> [ASSIGNED TASK]: Each line from the line containing "万が一の時の 最高一億円までの" through the last line of the entries is to be reproduced exactly as it stands.

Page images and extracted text
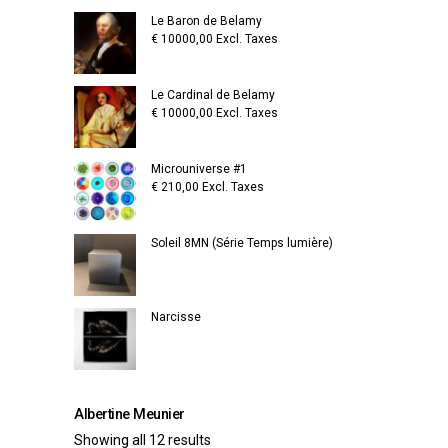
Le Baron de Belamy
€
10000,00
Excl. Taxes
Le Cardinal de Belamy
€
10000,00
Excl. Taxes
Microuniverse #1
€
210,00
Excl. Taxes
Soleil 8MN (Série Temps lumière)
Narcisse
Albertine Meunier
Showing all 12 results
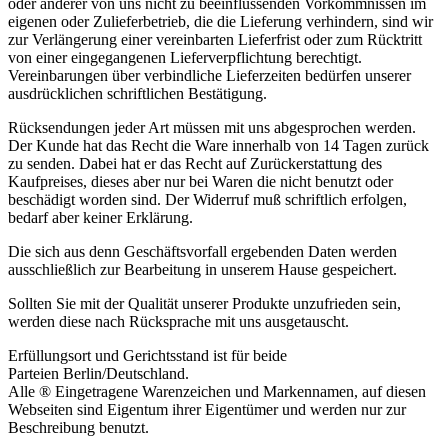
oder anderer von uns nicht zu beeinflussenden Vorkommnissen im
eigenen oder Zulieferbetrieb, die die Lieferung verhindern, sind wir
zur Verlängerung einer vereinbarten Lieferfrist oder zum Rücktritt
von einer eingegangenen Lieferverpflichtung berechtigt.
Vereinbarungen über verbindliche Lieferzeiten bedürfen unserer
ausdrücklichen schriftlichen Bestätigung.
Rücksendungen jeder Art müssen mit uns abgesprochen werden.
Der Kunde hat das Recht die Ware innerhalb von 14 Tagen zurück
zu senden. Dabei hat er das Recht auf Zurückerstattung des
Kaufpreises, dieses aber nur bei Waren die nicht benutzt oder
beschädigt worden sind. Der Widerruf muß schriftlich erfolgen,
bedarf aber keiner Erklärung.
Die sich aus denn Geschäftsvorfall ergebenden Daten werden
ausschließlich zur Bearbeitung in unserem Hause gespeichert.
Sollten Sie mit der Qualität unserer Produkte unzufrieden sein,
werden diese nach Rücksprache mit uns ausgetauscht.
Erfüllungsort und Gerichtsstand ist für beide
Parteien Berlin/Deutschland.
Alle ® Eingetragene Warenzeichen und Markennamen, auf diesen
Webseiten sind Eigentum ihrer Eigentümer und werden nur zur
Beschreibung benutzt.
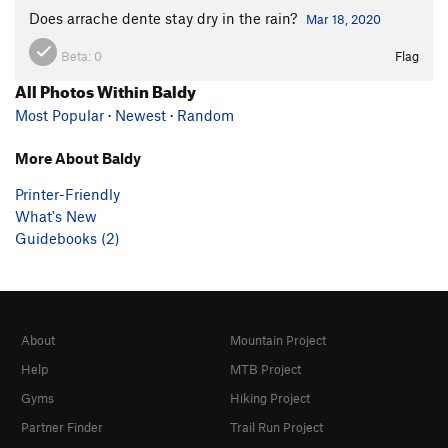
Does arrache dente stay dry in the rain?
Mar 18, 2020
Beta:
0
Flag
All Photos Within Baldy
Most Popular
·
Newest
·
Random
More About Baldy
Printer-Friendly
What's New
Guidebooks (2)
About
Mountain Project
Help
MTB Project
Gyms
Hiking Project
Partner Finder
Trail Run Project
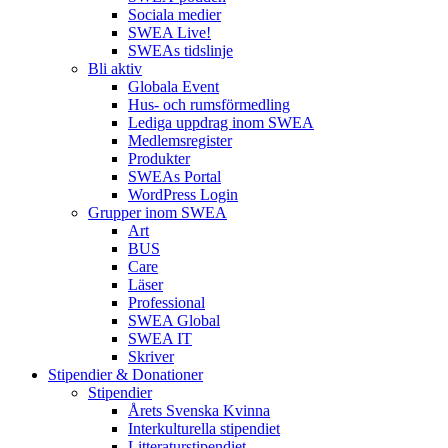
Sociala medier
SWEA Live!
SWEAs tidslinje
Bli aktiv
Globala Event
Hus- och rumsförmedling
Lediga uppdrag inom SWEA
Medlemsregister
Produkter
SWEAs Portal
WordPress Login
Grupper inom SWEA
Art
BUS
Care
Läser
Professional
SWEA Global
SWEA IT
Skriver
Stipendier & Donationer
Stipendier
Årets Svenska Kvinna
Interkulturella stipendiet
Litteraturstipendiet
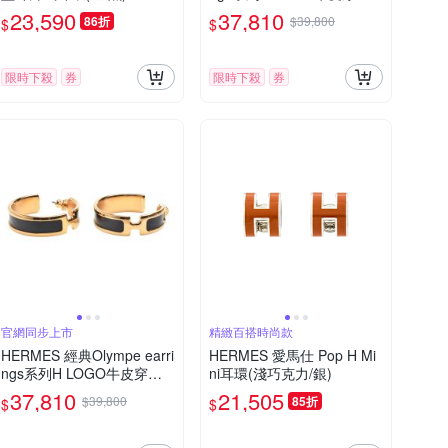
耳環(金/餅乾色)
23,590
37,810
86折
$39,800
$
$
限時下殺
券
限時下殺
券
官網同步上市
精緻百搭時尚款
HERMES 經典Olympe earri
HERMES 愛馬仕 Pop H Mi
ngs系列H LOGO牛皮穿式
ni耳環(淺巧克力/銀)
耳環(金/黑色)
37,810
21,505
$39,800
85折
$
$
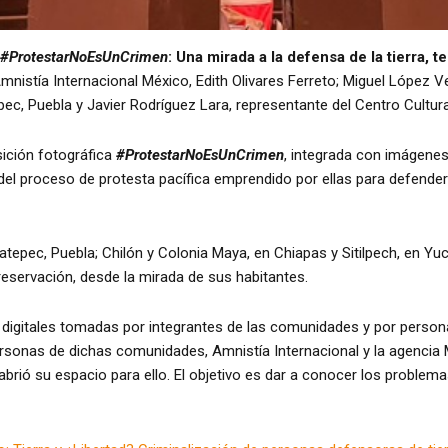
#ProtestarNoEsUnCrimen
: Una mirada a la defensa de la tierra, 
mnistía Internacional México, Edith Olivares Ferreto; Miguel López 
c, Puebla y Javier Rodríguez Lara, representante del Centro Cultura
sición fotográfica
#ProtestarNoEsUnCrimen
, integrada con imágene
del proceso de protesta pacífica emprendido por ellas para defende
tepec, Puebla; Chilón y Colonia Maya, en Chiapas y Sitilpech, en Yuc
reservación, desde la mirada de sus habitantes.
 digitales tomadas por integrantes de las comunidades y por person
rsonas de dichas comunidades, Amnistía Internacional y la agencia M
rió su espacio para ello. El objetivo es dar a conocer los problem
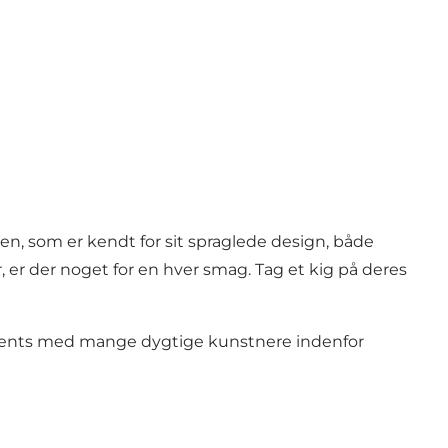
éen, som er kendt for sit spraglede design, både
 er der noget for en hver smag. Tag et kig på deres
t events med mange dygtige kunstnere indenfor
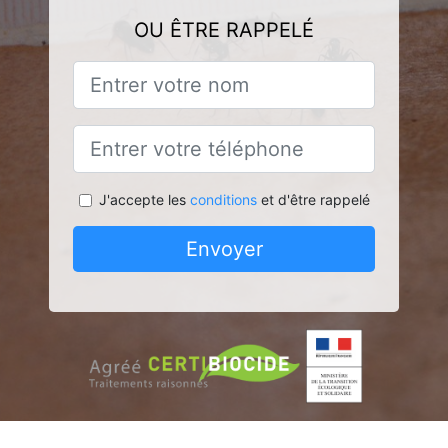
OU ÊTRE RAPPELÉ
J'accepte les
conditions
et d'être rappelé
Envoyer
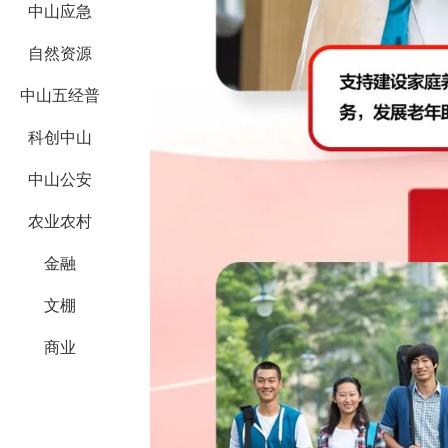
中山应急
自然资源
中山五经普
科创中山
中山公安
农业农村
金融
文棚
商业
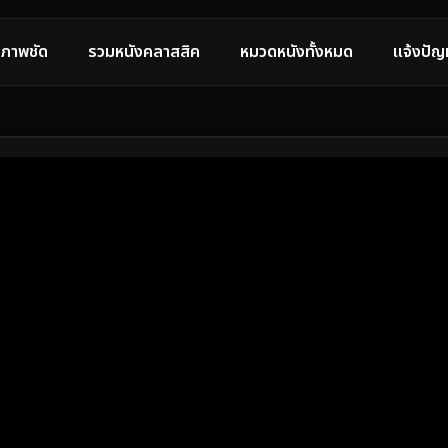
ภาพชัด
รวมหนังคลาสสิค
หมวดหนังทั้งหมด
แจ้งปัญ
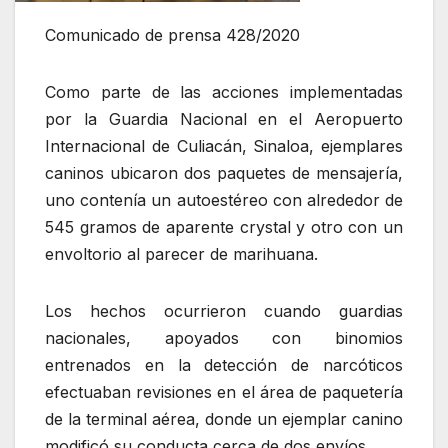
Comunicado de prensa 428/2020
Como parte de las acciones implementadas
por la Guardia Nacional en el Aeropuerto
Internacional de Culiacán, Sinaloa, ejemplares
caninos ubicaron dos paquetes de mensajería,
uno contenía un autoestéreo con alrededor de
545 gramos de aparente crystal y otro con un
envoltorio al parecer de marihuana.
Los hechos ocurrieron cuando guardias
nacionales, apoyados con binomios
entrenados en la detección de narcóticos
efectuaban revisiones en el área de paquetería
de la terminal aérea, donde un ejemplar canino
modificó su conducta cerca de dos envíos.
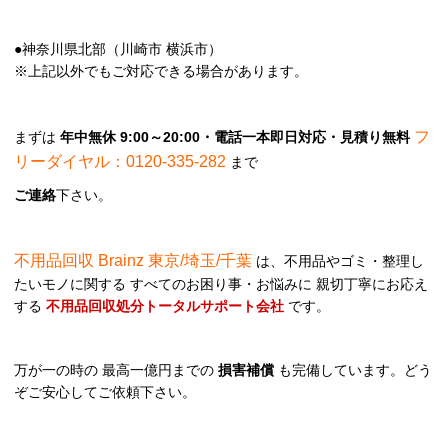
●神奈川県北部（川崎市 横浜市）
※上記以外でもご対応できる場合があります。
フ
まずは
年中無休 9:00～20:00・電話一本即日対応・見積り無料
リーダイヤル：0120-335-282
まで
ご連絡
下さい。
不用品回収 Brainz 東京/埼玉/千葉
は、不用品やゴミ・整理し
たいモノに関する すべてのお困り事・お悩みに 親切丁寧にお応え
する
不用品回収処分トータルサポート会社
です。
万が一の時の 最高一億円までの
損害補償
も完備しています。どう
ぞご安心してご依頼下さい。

> [ANSWER FOR THIS EXERCISE]:
万が一の時の 最高一億円までの
損害補償
も完備しています。どう
ぞご安心してご依頼下さい。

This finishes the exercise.